Es difícil no poder molestarse, no poder perder el control a veces y azotar la puerta cuando estoy molesto. Es complicado para mí tener que controlar mi fuerza todo el tiempo y no poder descargar mi fastidio cuando tengo un mal día. La última vez que lo hice, tuve que inventar la mentira más inverosímil a mis vecinos para explicar cómo la puerta y media pared de mi departamento se habían hecho añicos. Tuve que decirles que extrañamente el televisor, que también estaba destruido, explotó de un momento a otro, cuando en realidad lo que sucedió fue que no llegué a tiempo para ver el último capítulo de mi serie favorita y le di una palmada al televisor, que salió disparado destruyendo todo a su paso.

También me resulta aburrido tener que caminar lento y medir cada paso para no dejar huellas en el cemento de la vereda o para no dejar un rastro de fuego al acelerar mi andar. Eso, sin contar el hecho de que debo cuidar mis zapatillas de la extrema fricción con el suelo, que las deshace cada vez que estoy apurado. El dinero no me sobra, al menos no lo suficiente como para comprarme los cientos de pares de zapatillas que requeriría si corriera a todos lados. Aunque seguramente me sobraría si aprovechara e hiciera público aquello que solo yo sé sobre mí.

En este preciso momento, si quisiera, podría abrir la ventana, caer con estilo y controlar mi descenso desde este cuarto piso hasta el suelo, para sorprender a los dos ladrones que le están quitando hasta el último centavo a esa pobre anciana. Sería un héroe, pero no quiero. La verdad, prefiero quedarme tendido en el sillón, buscando una película o cambiando de canal sin mover un solo dedo, tan solo pensándolo, queriéndolo, siendo yo mismo. Me gusta extender mi mano hacia el televisor y ver como los canales cambian a mi antojo. No necesito realmente extender la mano para hacerlo, pero es una gracia personal, una burla interna sobre esta capacidad que tengo.

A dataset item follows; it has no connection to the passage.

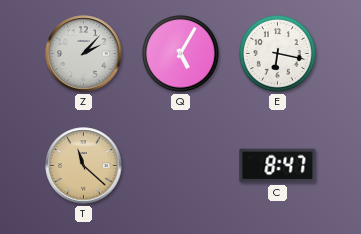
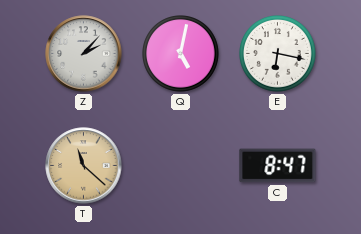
Q: 5:05 -> 5:02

No me molesta el sol, la nieve o la lluvia, yo camino sobre el agua. Podría sin problemas volar a la velocidad de un rayo rumbo al mar, a mil kilómetros de aquí y salvar a ese pobre niño que, desde aquí lo puedo ver, se está ahogando, pero prefiero no hacerlo. Se que suena cruel, pero no quiero hacerlo. Si lo hiciera, si salvara a ese niño, todos comenzarían a esperarme cada vez que una desgracia estuviera a punto de ocurrir y no quiero eso. Todo mi tiempo lo tendría que ocupar en eso y, la verdad, no es mi plan de vida. Prefiero quedarme en casa y cocinar, no para saciar mi hambre, puesto que no necesito comida, sino porque disfruto del sabor, que en mi paladar se multiplica por mil.

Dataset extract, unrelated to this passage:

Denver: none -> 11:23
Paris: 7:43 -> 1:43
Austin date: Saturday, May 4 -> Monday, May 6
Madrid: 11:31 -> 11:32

Soy capaz de percibir cualquier tipo de enfermedad en los otros, veo un haz de luz alrededor de todos que me indica qué es exactamente lo que les ocurre, aura creo que le llaman. Detecté el cáncer en mi madre, lo mismo en mi padre y en mi tío, en los tres desde mucho tiempo antes de que sintieran lo síntomas. Hubiera sido muy extraño que les advirtiera a los tres sobre sus mortales pronósticos, así que opté por advertirle solo a dos de ellos. No diré a quiénes. La cuestión es que nunca se corrió la voz sobre mi “buen ojo” ¿Se imaginan la cantidad de gente que vendría a verme a diario para que les diga sus males? ¿Se imaginan la cantidad de noticieros que vendrían a mí para difundir mi “talento”? Derrumbaría religiones, vencería la muerte, yo sería el camino de vida y la verdad, pero prefiero seguir viendo televisión.

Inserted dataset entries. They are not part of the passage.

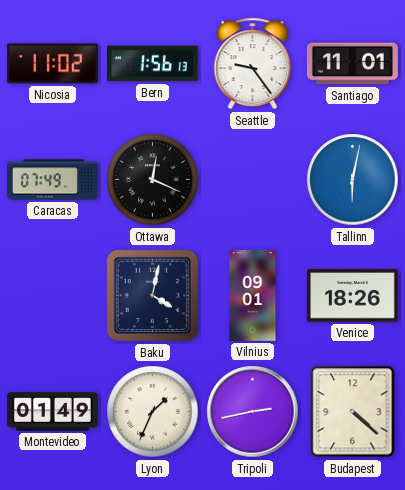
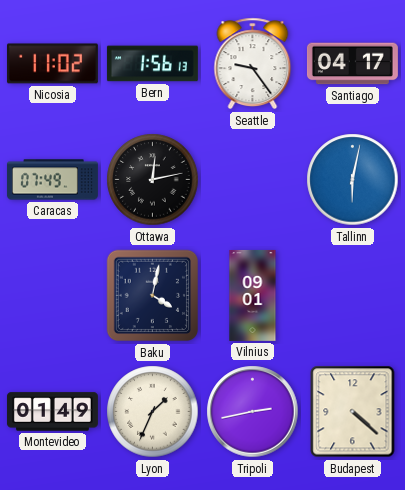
Santiago: 11:01 -> 04:17
Ottawa: 12:19 -> 12:13
Venice: 18:26 -> none
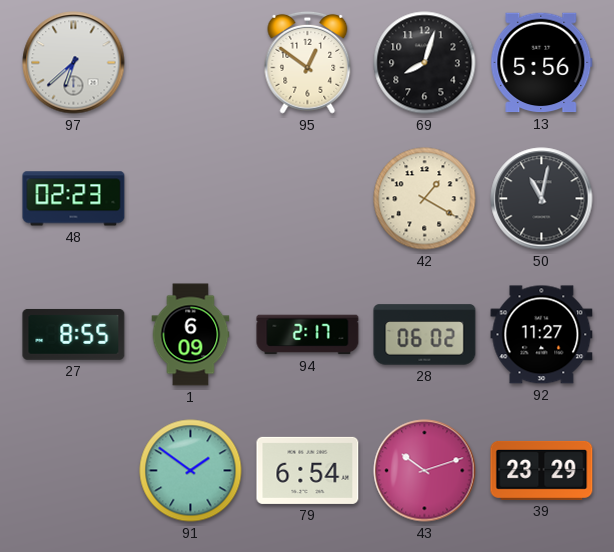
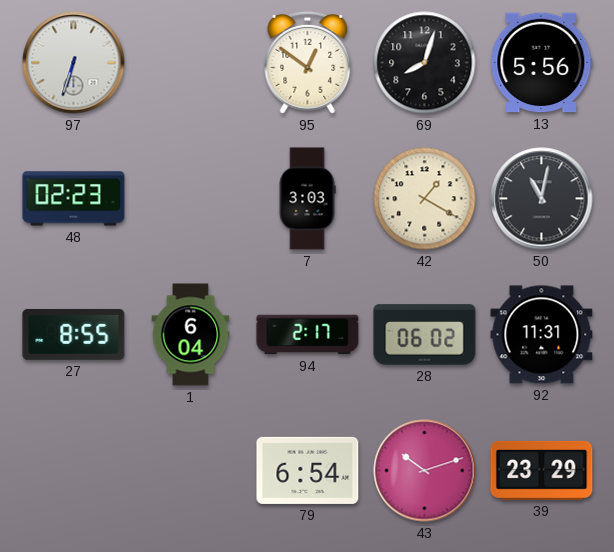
97: 6:38 -> 6:33
7: none -> 3:03
1: 6:09 -> 6:04
92: 11:27 -> 11:31
91: 1:51 -> none
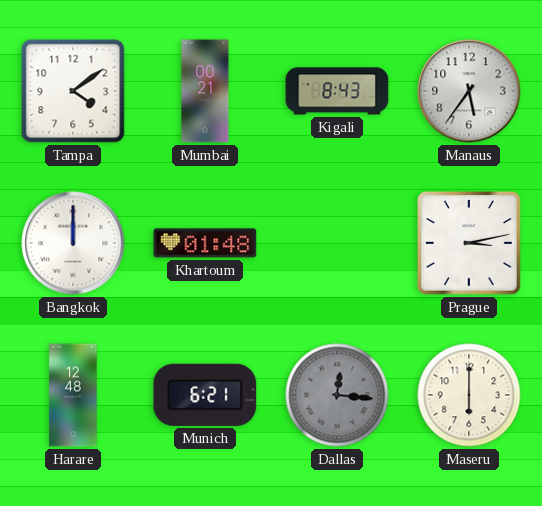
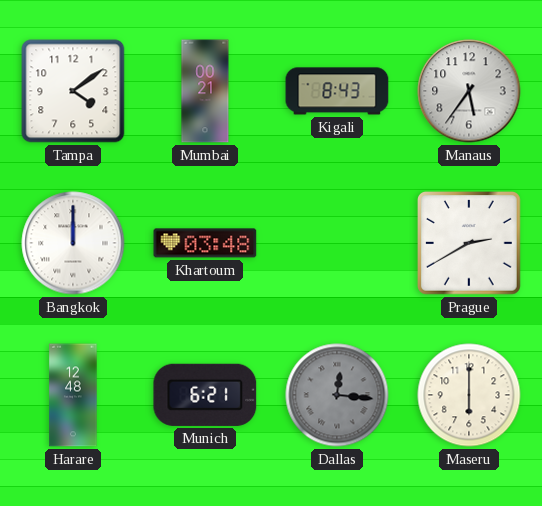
Khartoum: 01:48 -> 03:48
Prague: 3:13 -> 2:40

Sí, entiendo que sueno egoísta, quizás cruel, pero no quiero ser el héroe que este mundo necesita y no creo que este mundo merezca un héroe. No hiero ni salvo. No doy vida ni la quito. Mi poder no conlleva ninguna gran responsabilidad más que la de ser testigo de todo lo que ha sucedido desde que nací y todo lo que sucederá hasta el fin del mundo, el cual, obviamente, sobreviviré en soledad.